(Information shown)
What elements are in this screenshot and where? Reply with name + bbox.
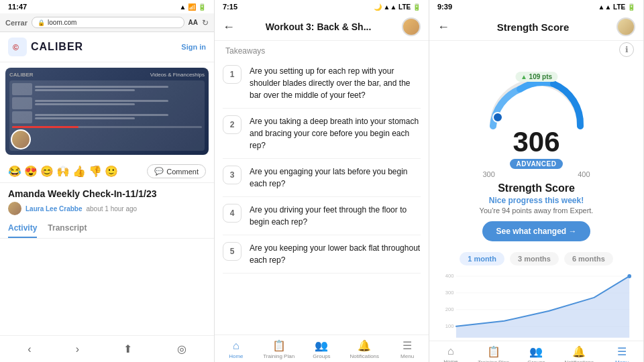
- back-arrow-icon[interactable]: ←: [223, 20, 235, 34]
- caliber-logo-icon: ©: [8, 38, 27, 56]
- author-name[interactable]: Laura Lee Crabbe: [25, 205, 82, 213]
- lock-icon: 🔒: [38, 19, 45, 26]
- tab-home[interactable]: ⌂ Home: [219, 340, 253, 359]
- browser-back-btn[interactable]: ‹: [22, 341, 36, 358]
- tab-home-3[interactable]: ⌂ Home: [434, 345, 468, 362]
- tab-menu-3[interactable]: ☰ Menu: [605, 345, 639, 362]
- takeaway-num-5: 5: [223, 242, 241, 261]
- range-high: 400: [578, 170, 590, 178]
- strength-tab-bar: ⌂ Home 📋 Training Plan 👥 Groups 🔔 Notifi…: [429, 341, 643, 362]
- see-btn-label: See what changed →: [496, 227, 576, 236]
- score-section: ▲ 109 pts 306 ADVANCED 300 400 Strength …: [429, 58, 643, 247]
- reaction-thumbs-down[interactable]: 👎: [89, 165, 102, 178]
- svg-point-2: [493, 113, 502, 122]
- tab-training-label: Training Plan: [263, 353, 294, 359]
- comment-button[interactable]: 💬 Comment: [147, 164, 206, 178]
- browser-aa[interactable]: AA: [189, 19, 198, 26]
- tab-training-3[interactable]: 📋 Training Plan: [477, 345, 511, 362]
- url-text: loom.com: [48, 19, 76, 26]
- takeaway-text-5: Are you keeping your lower back flat thr…: [250, 242, 421, 266]
- time-tab-6months[interactable]: 6 months: [564, 252, 613, 265]
- menu-icon-3: ☰: [617, 345, 627, 358]
- reaction-face[interactable]: 🙂: [105, 165, 118, 178]
- video-preview[interactable]: CALIBER Videos & Financeships: [5, 68, 209, 155]
- post-time: about 1 hour ago: [86, 205, 137, 213]
- video-thumb-3: [12, 111, 32, 123]
- browser-url-bar[interactable]: 🔒 loom.com: [32, 17, 184, 28]
- time-tab-3months[interactable]: 3 months: [510, 252, 559, 265]
- reaction-smile[interactable]: 😊: [40, 165, 54, 178]
- browser-refresh[interactable]: ↻: [202, 18, 209, 27]
- tab-home-label: Home: [229, 353, 243, 359]
- notifications-icon: 🔔: [358, 339, 371, 352]
- strength-score-label: Strength Score: [498, 182, 575, 194]
- tab-notifications-label: Notifications: [350, 353, 379, 359]
- reactions-bar: 😂 😍 😊 🙌 👍 👎 🙂 💬 Comment: [0, 160, 214, 183]
- strength-chart: 400 300 200 100: [429, 268, 643, 341]
- tab-transcript[interactable]: Transcript: [48, 223, 87, 238]
- tab-training-plan[interactable]: 📋 Training Plan: [262, 339, 296, 359]
- video-line: [35, 89, 135, 91]
- notifications-icon-3: 🔔: [572, 345, 586, 358]
- tab-groups[interactable]: 👥 Groups: [305, 339, 338, 359]
- strength-avatar: [616, 17, 635, 36]
- status-bar-2: 7:15 🌙 ▲▲ LTE 🔋: [215, 0, 429, 13]
- status-icons-3: ▲▲ LTE 🔋: [598, 3, 636, 11]
- workout-nav-header: ← Workout 3: Back & Sh...: [215, 13, 429, 41]
- info-button[interactable]: ℹ: [619, 42, 634, 57]
- takeaway-num-2: 2: [223, 115, 241, 134]
- tab-training-label-3: Training Plan: [478, 359, 509, 362]
- tab-notifications-label-3: Notifications: [564, 359, 594, 362]
- video-avatar: [11, 129, 31, 149]
- see-what-changed-button[interactable]: See what changed →: [482, 221, 590, 241]
- takeaway-item: 2 Are you taking a deep breath into your…: [223, 109, 421, 159]
- tab-groups-3[interactable]: 👥 Groups: [519, 345, 553, 362]
- video-line: [35, 100, 168, 102]
- caliber-logo-text: CALIBER: [31, 41, 83, 53]
- video-line: [35, 103, 135, 105]
- takeaway-text-2: Are you taking a deep breath into your s…: [250, 115, 421, 152]
- strength-back-arrow[interactable]: ←: [437, 20, 449, 34]
- svg-text:©: ©: [13, 43, 19, 52]
- time-tab-1month[interactable]: 1 month: [460, 252, 504, 265]
- status-bar-3: 9:39 ▲▲ LTE 🔋: [429, 0, 643, 13]
- groups-icon: 👥: [315, 339, 328, 352]
- home-icon-3: ⌂: [447, 345, 454, 357]
- time-2: 7:15: [223, 3, 237, 11]
- svg-point-12: [627, 274, 631, 278]
- video-thumb-2: [12, 97, 32, 109]
- reaction-thumbs-up[interactable]: 👍: [72, 165, 86, 178]
- pts-value: 109 pts: [529, 73, 552, 80]
- reaction-hands[interactable]: 🙌: [56, 165, 70, 178]
- takeaway-num-1: 1: [223, 65, 241, 84]
- post-author-row: Laura Lee Crabbe about 1 hour ago: [0, 202, 214, 219]
- browser-share-btn[interactable]: ⬆: [118, 340, 138, 358]
- browser-bar: Cerrar 🔒 loom.com AA ↻: [0, 13, 214, 32]
- browser-close[interactable]: Cerrar: [5, 19, 28, 27]
- panel-caliber: 11:47 ▲ 📶 🔋 Cerrar 🔒 loom.com AA ↻ © CAL…: [0, 0, 215, 362]
- browser-forward-btn[interactable]: ›: [70, 341, 85, 358]
- comment-label: Comment: [166, 168, 199, 176]
- reaction-laughing[interactable]: 😂: [8, 165, 21, 178]
- tab-menu-label: Menu: [400, 353, 414, 359]
- takeaway-item: 5 Are you keeping your lower back flat t…: [223, 235, 421, 274]
- post-title: Amanda Weekly Check-In-11/1/23: [0, 183, 214, 202]
- time-3: 9:39: [437, 3, 452, 11]
- tab-home-label-3: Home: [443, 359, 458, 362]
- tab-activity[interactable]: Activity: [8, 223, 37, 238]
- status-bar-1: 11:47 ▲ 📶 🔋: [0, 0, 214, 13]
- video-thumb-1: [12, 83, 32, 95]
- reaction-heart-eyes[interactable]: 😍: [24, 165, 38, 178]
- score-range: 300 400: [483, 170, 590, 178]
- chart-svg: 400 300 200 100: [440, 271, 633, 338]
- tab-menu-label-3: Menu: [615, 359, 629, 362]
- tab-notifications-3[interactable]: 🔔 Notifications: [562, 345, 596, 362]
- tab-menu[interactable]: ☰ Menu: [390, 339, 424, 359]
- tab-notifications[interactable]: 🔔 Notifications: [347, 339, 381, 359]
- home-icon: ⌂: [233, 340, 239, 352]
- browser-bookmark-btn[interactable]: ◎: [172, 340, 192, 358]
- tab-groups-label: Groups: [313, 353, 330, 359]
- workout-tab-bar: ⌂ Home 📋 Training Plan 👥 Groups 🔔 Notifi…: [215, 335, 429, 362]
- browser-bottom-nav: ‹ › ⬆ ◎: [0, 335, 214, 362]
- sign-in-button[interactable]: Sign in: [181, 43, 206, 51]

(What to do) The word is "deep". Copy every line above where it appears.

(Task result)
- takeaway-item: 2 Are you taking a deep breath into your…: [223, 109, 421, 159]
- takeaway-text-2: Are you taking a deep breath into your s…: [250, 115, 421, 152]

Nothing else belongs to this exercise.